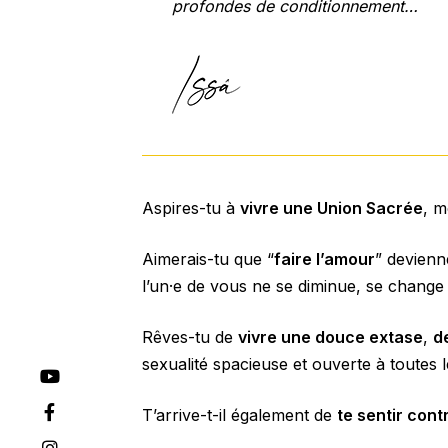
profondes de conditionnement…
Aspires-tu à
vivre une Union Sacrée
, m
Aimerais-tu que “
faire l’amour
” devienn
l’un·e de vous ne se diminue, se change
Rêves-tu de
vivre une douce extase
,
d
sexualité spacieuse et ouverte à toutes 
T’arrive-t-il également de
te sentir con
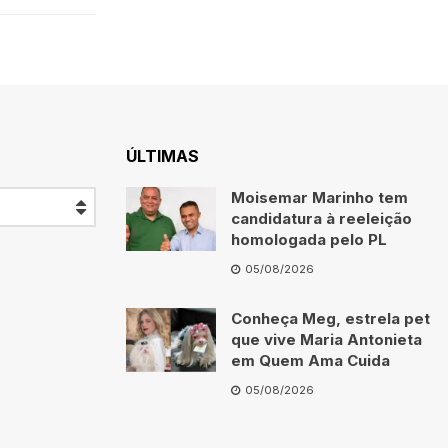
ÚLTIMAS
Moisemar Marinho tem
candidatura à reeleição
homologada pelo PL
05/08/2026
Conheça Meg, estrela pet
que vive Maria Antonieta
em Quem Ama Cuida
05/08/2026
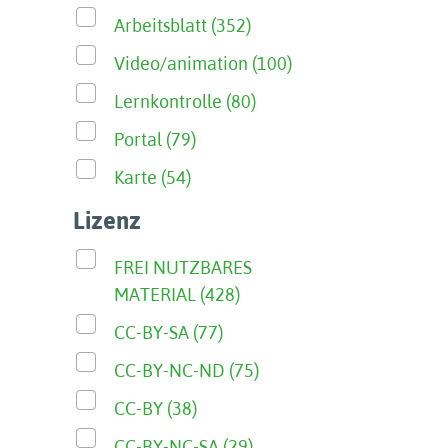
Arbeitsblatt (352)
Video/animation (100)
Lernkontrolle (80)
Portal (79)
Karte (54)
Lizenz
FREI NUTZBARES
MATERIAL (428)
CC-BY-SA (77)
CC-BY-NC-ND (75)
CC-BY (38)
CC-BY-NC-SA (29)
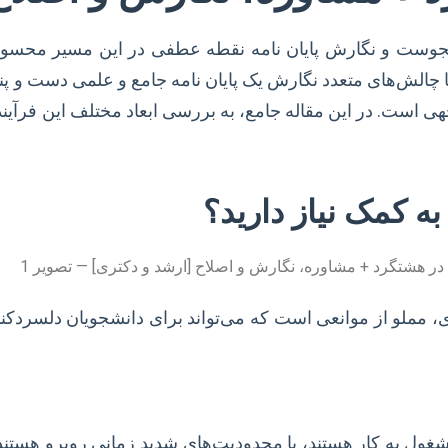
شجوست و نگارش پایان نامه نقطه عطفی در این مسیر محسوب
ا چالش‌های متعدد نگارش یک پایان نامه جامع و علمی دست و پنج
 است. در این مقاله جامع، به بررسی ابعاد مختلف این فرآیند
ه کمک نیاز دارید؟
مملو از موانعی است که می‌تواند برای دانشجویان دلسردکنند
مشغول به کار هستند، با محدودیت‌های شدید زمانی روبرو هستند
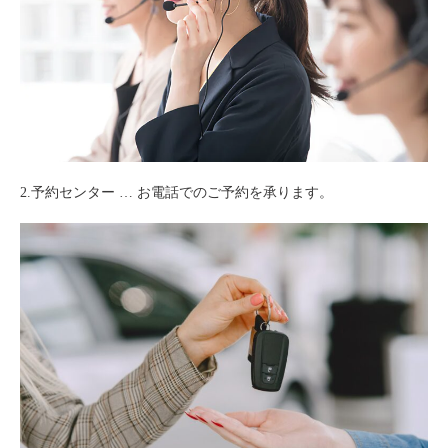
2.予約センター … お電話でのご予約を承ります。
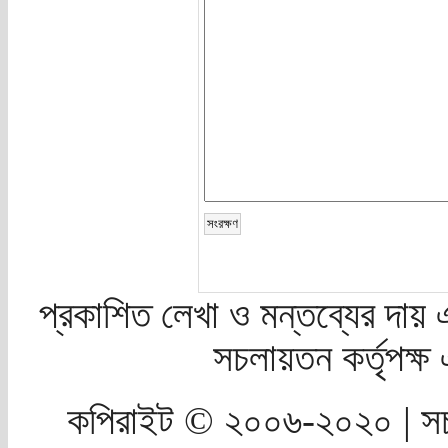
প্রকাশিত লেখা ও মন্তব্যের দায় 
সচলায়তন কর্তৃপক্
কপিরাইট © ২০০৬-২০২০ | সচ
•••••
Task statement
Using the data above, retype exactly and only the lines from the one containing "te sentir con" up to and including the one containing "MATERIAL (428)", with no pictures carried over.

Written response
te sentir con
ÚLTIMAS
Moisemar Marinho tem
candidatura à reeleição
homologada pelo PL
05/08/2026
Conheça Meg, estrela pet
que vive Maria Antonieta
em Quem Ama Cuida
05/08/2026
Arbeitsblatt (352)
Video/animation (100)
Lernkontrolle (80)
Portal (79)
Karte (54)
Lizenz
FREI NUTZBARES
MATERIAL (428)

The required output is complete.